Tandis que les opérations « figurales » et « inconscientes » présentent chez
Freud les mêmes traits – “« absence de contradiction, processus primaire (mobilité
des investissements), intemporalité et substitution à la réalité extérieure de la réalité
psychique [Das Unbewuβte (1915), Gesammelte Werke, X, p. 286.] ».”(DMF, pp.
119-120.) –, les opérations figurales ne relèvent pas, pour Lyotard, du principe de
plaisir et de réalité sur lequel l’ordre inconscient porte. A la différence de Freud qui
affirme que “l’art est une « réconciliation (Versöhnung) des deux principes » (de
plaisir et de réalité)”(DMF, p. 123.), Lyotard précise alors la différence des
opérations entre les deux : “Il faut donc que l’espace dans lequel les éléments
ordonnés seront présentés soit non pas seulement un espace de leurre (avec sa
condensation accomplissant le désir), mais aussi un espace de vérité, où les
opérations primaires se donnent en tant que telles au lieu de fonctionner comme
support du fantasme. Ces opérations sont alors isolées de leur finalité
libidinale…”(DF, p. 384.) En somme, au fur et à mesure de cette finalité libidinale,
Lyotard refuse de voir l’art comme conciliation entre le principe de plaisir et de
réalité puisque l’art ne vise pas à accomplir le désir et prétend plutôt le primat de
l’espace de l’art. Tandis que Freud soumet les opérations primaires du rêve et de l’art
au principe de plaisir, Lyotard n’y soumet que le travail du premier et prétend que le
travail de l’art est régis par la pulsion de mort qui est opérateur de transgression. En
d’autres termes, la psychanalyse fait des processus primaires de l’inconscient l’objet
d’un discours théorique, alors l’art empêche de prendre les opérations primaires pour
l’objet du discours théorique.
Si tel est le cas, il s’agit de savoir comment un discours figural peut remplir une
fonction de vérité. Autrement dit, comment une fonction de vérité s’articule-t-elle
dans le texte poétique ? Lyotard observe que dans la mesure où il est « truffé de
200
figures », le texte poétique ne peut « nourrir aucune prétention à la vérité » : “Le
figural est au textuel comme le leurre au savoir. Voici pourtant notre hypothèse : on
peut échapper à cette alternative de l’espace figural qui trompe et de l’espace textuel
où se constitue la connaissance. En-deça de cette alternative, on peut discerner une
autre fonction, qui y est omise, et qui serait articulée par principe sur l’espace
figural, une fonction de vérité.”(DF, p. 282.) Dans la mesure où le leurre appartient
aux deux espaces, l’espace figural et l’espace textuel, Lyotard nous fait remarquer
que c’est en-deçà de cette alternative où la fonction de la vérité s’articule. Ainsi, pour
aborder la question de la vérité, Lyotard gravite autour de la vérité de l’art.

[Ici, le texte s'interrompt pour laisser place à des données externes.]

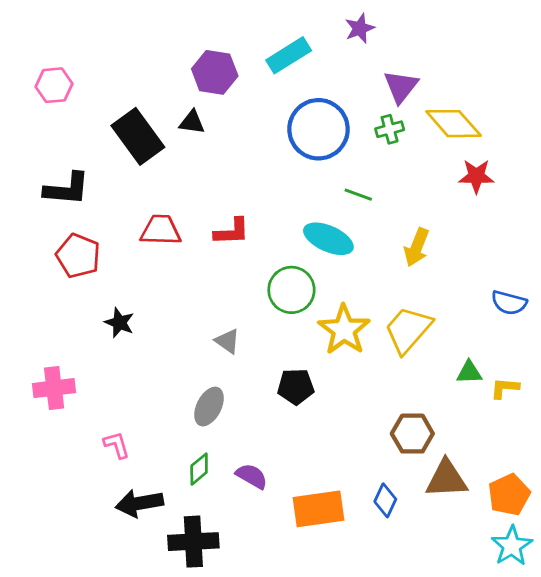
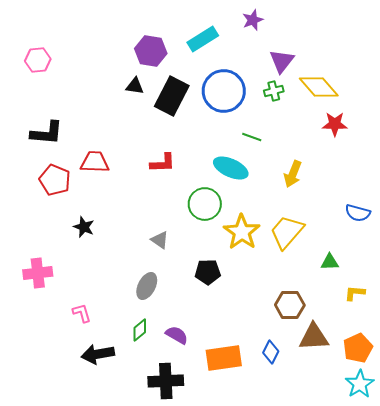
black rectangle: (138, 136) -> (172, 96), moved, turned 63
red trapezoid: (161, 230) -> (95, 162), moved
yellow L-shape: (505, 388) -> (355, 293), moved
black cross: (193, 542) -> (166, 381), moved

Pour approfondir d’autant plus la question de la vérité d’art, Lyotard oppose,
cette fois-ci, la vérité de la psychanalyse à celle de l’art. Pour lui, la raison pour
laquelle l’artiste descend dans l’inconscient, ce n’est pas pour le faire l’objet du
discours théorique, mais c’est pour “chercher l’instance figurale, l’autre de son œuvre
même, voir l’invisible, voir la mort ”, non pas ni pour “produire un chant
harmonieux”, ni pour “produire la réconciliation de la nuit et du jour ”(DMF, p.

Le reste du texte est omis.